Staatsbesuch: Wann kommt das EFTA-Freihandelsabkommen mit Indien?
Der Besuch von Bundespräsidentin Doris Leuthard in Indien stand im Zeichen der Verbesserung der Wirtschaftsbeziehungen. Die 34 Unternehmensvertreter begleiteten die Bundespräsidentin. Sie konnten unter der Leitung von economiesuisse-Präsident Heinz Karrer mehrere Gespräche auf Ministerebene führen und trafen auch den indischen Premierminister Narendra Modi. Zentraler Punkt des Besuchs war die Beschleunigung der Verhandlungen über ein EFTA-Freihandelsabkommen sowie die Neuverhandlung des unlängst von Indien gekündigten bilateralen Investitionsschutzabkommens.
Indien verzeichnet seit drei Jahren ein robustes Wachstum. Die Schweizer Wirtschaft ist seit vielen Jahrzehnten ein wichtiger Partner des BRIC-Landes. So sind die Schweizer Unternehmen die weltweit elftgrössten Direktinvestoren. Auch indische Unternehmen investieren in der Schweiz, beispielsweise in der Maschinen- und Bauindustrie.

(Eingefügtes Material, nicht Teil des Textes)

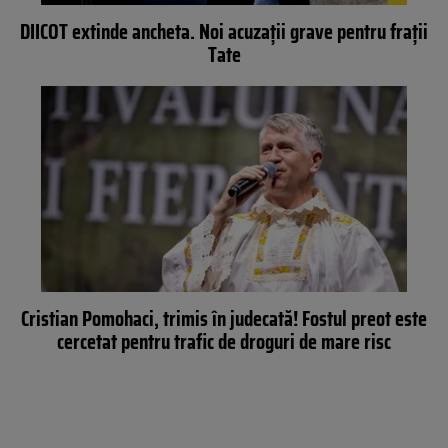
DIICOT extinde ancheta. Noi acuzații grave pentru frații
Tate
Cristian Pomohaci, trimis în judecată! Fostul preot este
cercetat pentru trafic de droguri de mare risc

Die indische Regierung wird in den kommenden Jahren besonders in Infrastrukturen investieren. Dabei stehen das Eisenbahnsystem – weltweit des zweitgrösste – sowie das Stromnetz im Vordergrund. Die Infrastrukturlücken sollen in den kommenden Jahren möglichst geschlossen werden, da sie die Produktivität der indischen Wirtschaft heute stark beeinträchtigen. Angesichts der Grösse des Landes und vieler unterversorgter Regionen ein wichtiges, aber auch sehr ambitioniertes Unterfangen. Der Eisenbahnminister Suresh Prabhu beschrieb in seinem Treffen mit den Schweizer Unternehmern die Investitionspläne zur dringenden Erneuerung und Erweiterung. Er zeigte grosses Interesse an Schweizer Rollmaterial, Komponenten und Ingenieurdienstleistungen. Schweizer Firmen sind bei laufenden Ausschreibungen in der Schlussrunde oder liefern bereits Komponenten.
Die Wirtschaftsministerin Nirmala Sitharaman betonte mehrfach, dass die Modi-Regierung auf einen kontinuierlichen Reformprozess setzt. So sollen die Verwaltungsverfahren transparenter werden und umfangreiche Regulierungen aus der Zeit der sozialistischen Wirtschaftspolitik vor 1991 schrittweise reduziert werden.
Finanzminister Arun Jaitly spielt eine grosse Rolle bei den Reformen. So schaffte die im Juli eingeführte General Sales Tax die Voraussetzung für einen integrierten indischen Binnenmarkt. Bisher führten unterschiedliche Steuern und Abgaben in den 29 Bundesstaaten zu erheblichen tarifären Handelsbarrieren zwischen den Landesteilen. Das Finanzministerium ist auch für Schweizer Direktinvestoren wichtig, da es die Verhandlungen für ein neues Investitionsschutzabkommen führt. Indien hatte im April 2016 das Investitionsschutzabkommen mit der Schweiz überraschend gekündigt.
Die Reformen sind mehr auf die Stärkung des indischen Produktionsstandorts und weniger auf Marktöffnungen und Liberalisierungen ausgerichtet. Unter dem Motto «Make in India» sollen neue Arbeitsplätze geschaffen werden. Marktöffnungen haben es da bedeutend schwerer – auch weil die Regierung keine Mehrheit im Oberhaus hat. So ist trotz der Unterstützung durch den indischen Premierminister Modi und trotz der Unterzeichnung einer Absichtserklärung offen, bis wann die seit 2008 laufenden Verhandlungen über das EFTA-Freihandelsabkommen abgeschlossen sein dürften. Zuerst müssen heikle Punkte gelöst werden: Problematisch für Schweizer Unternehmen sind Schwächen beim Patentschutz in Indien. Hier muss das Freihandelsabkommen Verbesserungen für die innovationsbasierte Schweizer Wirtschaft bringen. Die indische Seite wiederum fordert den Zugang zum Datenhandel und die Anerkennung der indischen Datensicherheit.
Gerade für exportierende KMU auf beiden Seiten würde ein Freihandelsabkommen zu Verbesserungen beim Marktzugang führen.